California Employers Are Not Required To Reimburse Restaurant Workers For The Cost Of Slip-Resistant Shoes Under Labor Code Section 2802

shutterstock_34577875A recent California Court of Appeal decision, Townley v. BJ’s Restaurants, Inc., has further defined the scope of reimbursable business expenses under California Labor Code section 2802, this time in the context of slip-resistant shoes for restaurant workers.

A former server filed an action under the California Labor Code Private Attorneys General Act of 2004 (PAGA), seeking civil penalties on behalf of herself and other “aggrieved employees” for California Labor Code violations, including the failure to reimburse the cost of slip-resistant shoes.  Plaintiff alleged a violation of Labor Code section 2802, which requires an employer to reimburse employees for all necessary expenditures incurred by the employee in direct consequence of the discharge of their duties.

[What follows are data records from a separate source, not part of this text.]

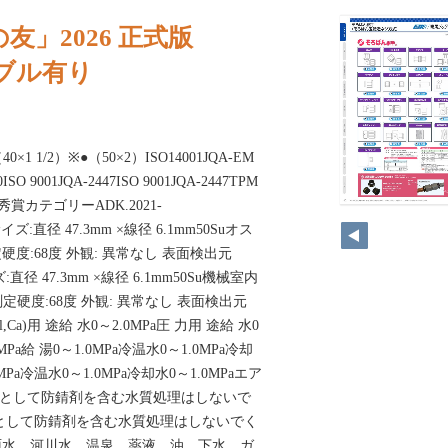
友」2026 正式版
ノンブル有り
0×1 1/2）※●（50×2）ISO14001JQA-EM
0ISO 9001JQA-2447ISO 9001JQA-2447TPM
賞カテゴリーADK.2021-
STサイズ:直径 47.3mm ×線径 6.1mm50Suオス
度:68度 外観: 異常なし 表面検出元
サイズ:直径 47.3mm ×線径 6.1mm50Su機械室内
定硬度:68度 外観: 異常なし 表面検出元
e,(Cl,Ca)用 途給 水0～2.0MPa圧 力用 途給 水0
0MPa給 湯0～1.0MPa冷温水0～1.0MPa冷却
MPa冷温水0～1.0MPa冷却水0～1.0MPaエア
 原則として防錆剤を含む水質処理はしないで
として防錆剤を含む水質処理はしないでく
雨水、河川水、温泉、薬液、油、下水、ガ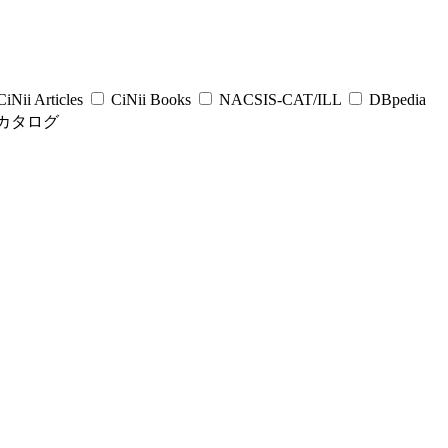
iNii Articles
CiNii Books
NACSIS-CAT/ILL
DBpedia
カタログ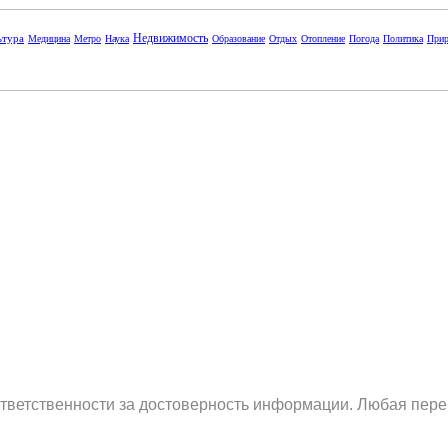
Недвижимость
ьтура
Медицина
Метро
Наука
Образование
Отдых
Отопление
Погода
Политика
Прир
ответственности за достоверность информации. Любая пере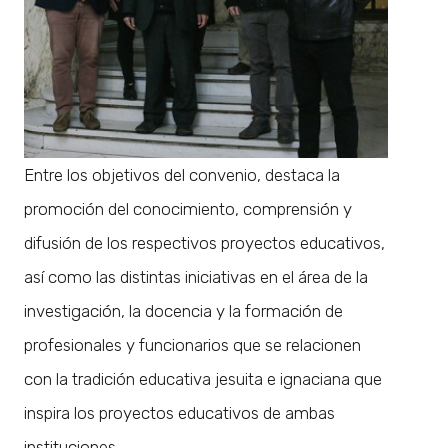
Entre los objetivos del convenio, destaca la
promoción del conocimiento, comprensión y
difusión de los respectivos proyectos educativos,
así como las distintas iniciativas en el área de la
investigación, la docencia y la formación de
profesionales y funcionarios que se relacionen
con la tradición educativa jesuita e ignaciana que
inspira los proyectos educativos de ambas
instituciones.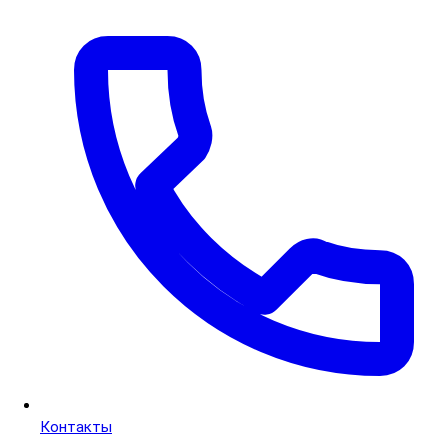
Контакты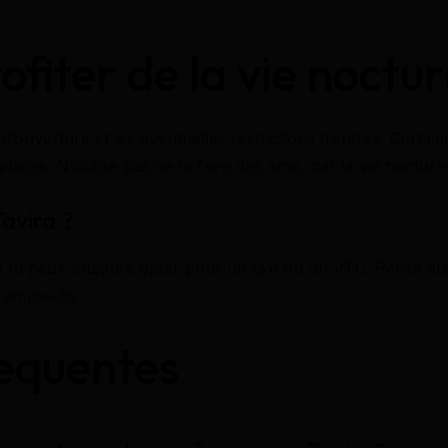
ofiter de la vie noctu
s d’ouverture et les éventuelles restrictions d’entrée. Certa
 places. N’oublie pas de te faire des amis, car la vie noctur
avira ?
 tu peux toujours opter pour un taxi ou un VTC. Pense aus
 amuse-toi !
equentes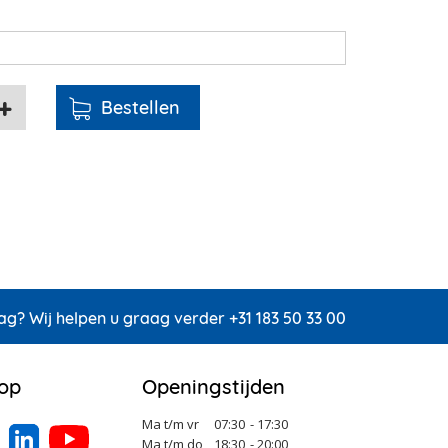
ag? Wij helpen u graag verder +31 183 50 33 00
 op
Openingstijden
Ma t/m vr
07:30
- 17:30
Ma t/m do
18:30
- 20:00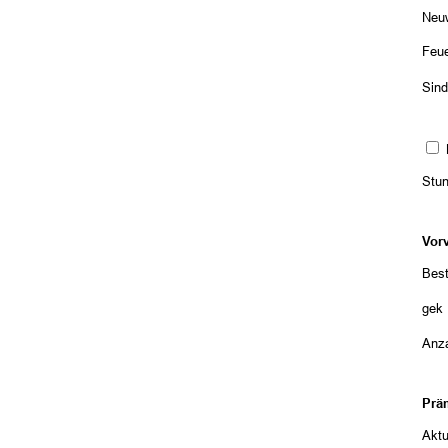
Neuw
Feu
Sind
Stu
Vor
Best
gekü
Anza
Prä
Aktu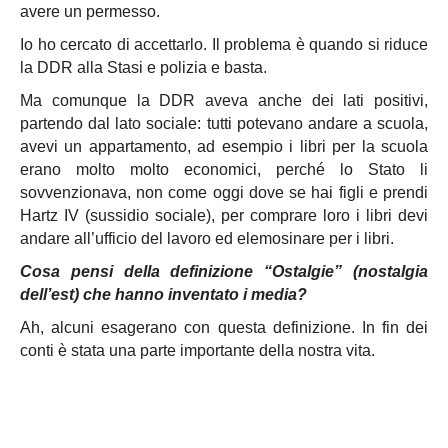
avere un permesso.
Io ho cercato di accettarlo. Il problema è quando si riduce
la DDR alla Stasi e polizia e basta.
Ma comunque la DDR aveva anche dei lati positivi,
partendo dal lato sociale: tutti potevano andare a scuola,
avevi un appartamento, ad esempio i libri per la scuola
erano molto molto economici, perché lo Stato li
sovvenzionava, non come oggi dove se hai figli e prendi
Hartz IV (sussidio sociale), per comprare loro i libri devi
andare all’ufficio del lavoro ed elemosinare per i libri.
Cosa pensi della definizione “Ostalgie” (nostalgia
dell’est) che hanno inventato i media?
Ah, alcuni esagerano con questa definizione. In fin dei
conti è stata una parte importante della nostra vita.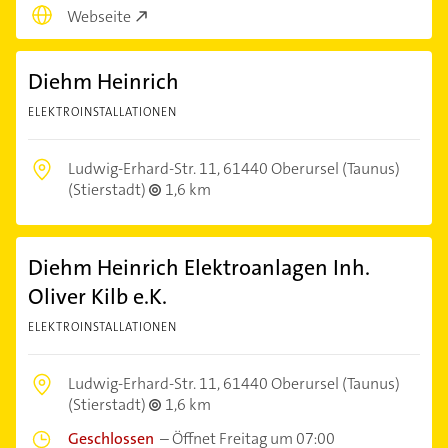
Webseite
Diehm Heinrich
ELEKTROINSTALLATIONEN
Ludwig-Erhard-Str. 11,
61440 Oberursel (Taunus)
(Stierstadt)
1,6 km
Diehm Heinrich Elektroanlagen Inh.
Oliver Kilb e.K.
ELEKTROINSTALLATIONEN
Ludwig-Erhard-Str. 11,
61440 Oberursel (Taunus)
(Stierstadt)
1,6 km
Geschlossen
–
Öffnet Freitag um 07:00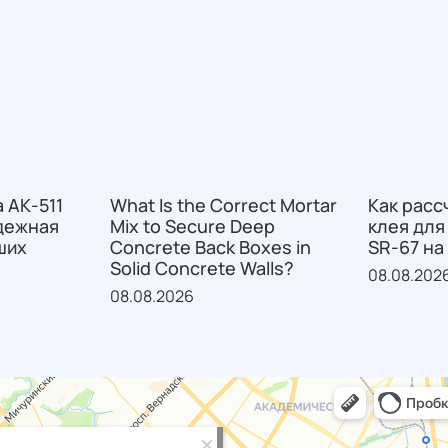
 АК-511
What Is the Correct Mortar
Как расс
дежная
Mix to Secure Deep
клея для
ших
Concrete Back Boxes in
SR-67 на
Solid Concrete Walls?
08.08.202
08.08.2026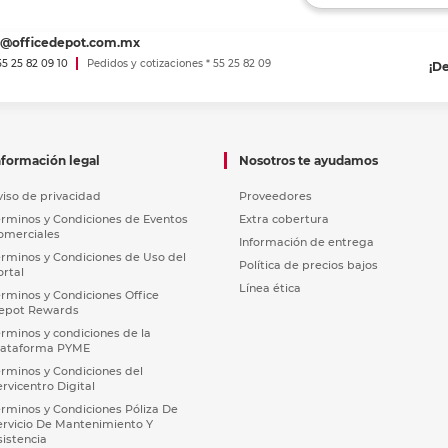
es@officedepot.com.mx
 55 25 82 09 10
Pedidos y cotizaciones * 55 25 82 09
¡D
nformación legal
Nosotros te ayudamos
viso de privacidad
Proveedores
érminos y Condiciones de Eventos
Extra cobertura
omerciales
Información de entrega
érminos y Condiciones de Uso del
Política de precios bajos
ortal
Línea ética
érminos y Condiciones Office
epot Rewards
érminos y condiciones de la
lataforma PYME
érminos y Condiciones del
ervicentro Digital
érminos y Condiciones Póliza De
ervicio De Mantenimiento Y
sistencia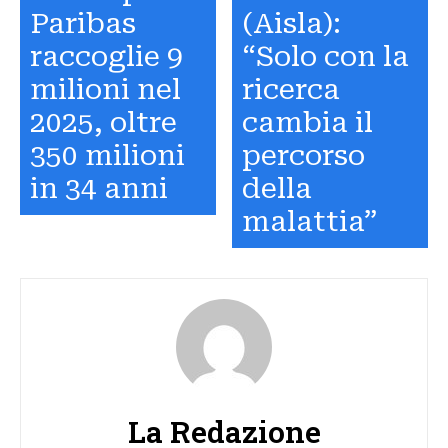
Paribas
(Aisla):
raccoglie 9
“Solo con la
milioni nel
ricerca
2025, oltre
cambia il
350 milioni
percorso
in 34 anni
della
malattia”
La Redazione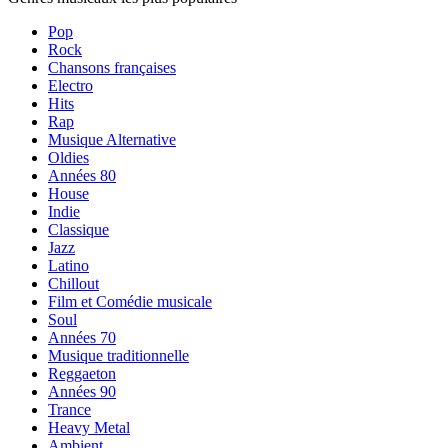
Pop
Rock
Chansons françaises
Electro
Hits
Rap
Musique Alternative
Oldies
Années 80
House
Indie
Classique
Jazz
Latino
Chillout
Film et Comédie musicale
Soul
Années 70
Musique traditionnelle
Reggaeton
Années 90
Trance
Heavy Metal
Ambient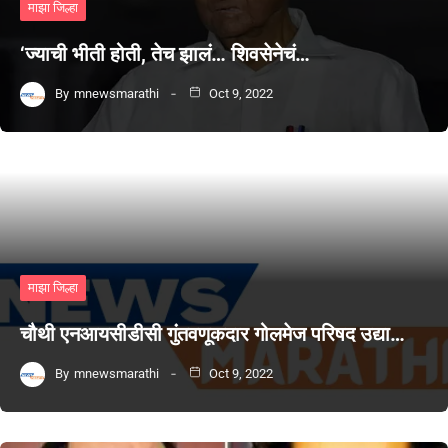
माझा जिल्हा
‘ज्याची भीती होती, तेच झालं… शिवसेनेचं…
By
mnewsmarathi
Oct 9, 2022
माझा जिल्हा
चौथी एनआयसीडीसी गुंतवणूकदार गोलमेज परिषद उद्या…
By
mnewsmarathi
Oct 9, 2022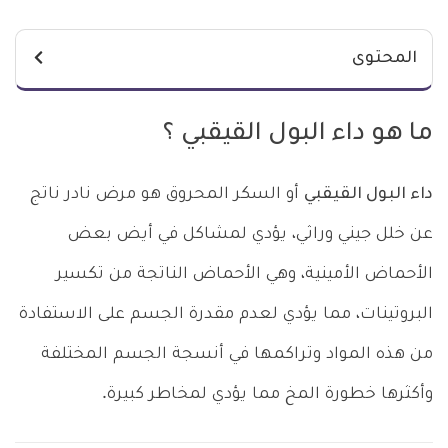
المحتوى
ما هو داء البول القيقبي ؟
داء البول القيقبي
أو السكر المحروق هو مرض نادر ناتج
عن خلل جيني وراثي، يؤدي لمشاكل في أيض بعض
الأحماض الأمينية، وهي الأحماض الناتجة من تكسير
البروتينات، مما يؤدي لعدم مقدرة الجسم على الاستفادة
من هذه المواد وتراكمها في أنسجة الجسم المختلفة
وأكثرها خطورة المخ مما يؤدي لمخاطر كبيرة.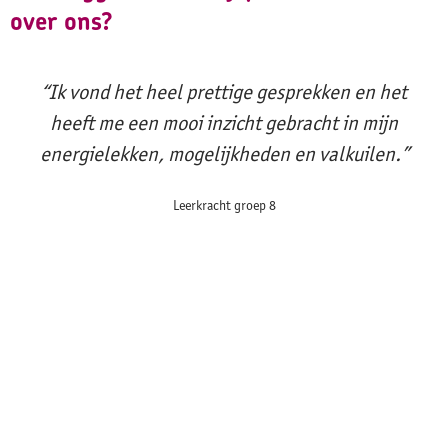
over ons?
“Ik vond het heel prettige gesprekken en het
heeft me een mooi inzicht gebracht in mijn
energielekken, mogelijkheden en valkuilen.”
Leerkracht groep 8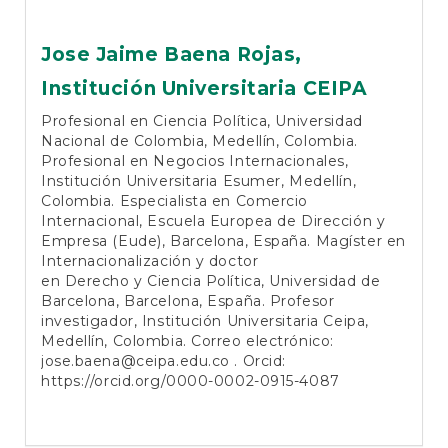
Jose Jaime Baena Rojas,
Institución Universitaria CEIPA
Profesional en Ciencia Política, Universidad
Nacional de Colombia, Medellín, Colombia.
Profesional en Negocios Internacionales,
Institución Universitaria Esumer, Medellín,
Colombia. Especialista en Comercio
Internacional, Escuela Europea de Dirección y
Empresa (Eude), Barcelona, España. Magíster en
Internacionalización y doctor
en Derecho y Ciencia Política, Universidad de
Barcelona, Barcelona, España. Profesor
investigador, Institución Universitaria Ceipa,
Medellín, Colombia. Correo electrónico:
jose.baena@ceipa.edu.co
. Orcid:
https://orcid.org/0000-0002-0915-4087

Plaintiff argued that, because the restaurant required employees to wear slip-resistant, black, closed-toes shoes for safety reasons, such shoes should be provided free of cost or employees should be reimbursed for their cost.

The Court of Appeal, persuaded by the reasoning in an unpublished Ninth Circuit Court of Appeals decision, Lemus v. Denny’s, Inc., and guidance from the California’s Division of Labor Standards Enforcement (DLSE), held that section 2802 did not require the restaurant employer to reimburse its employees for the cost of slip-resistant shoes.  Specifically, the Court held that the cost of shoes does not qualify as a “necessary expenditure” under section 2802.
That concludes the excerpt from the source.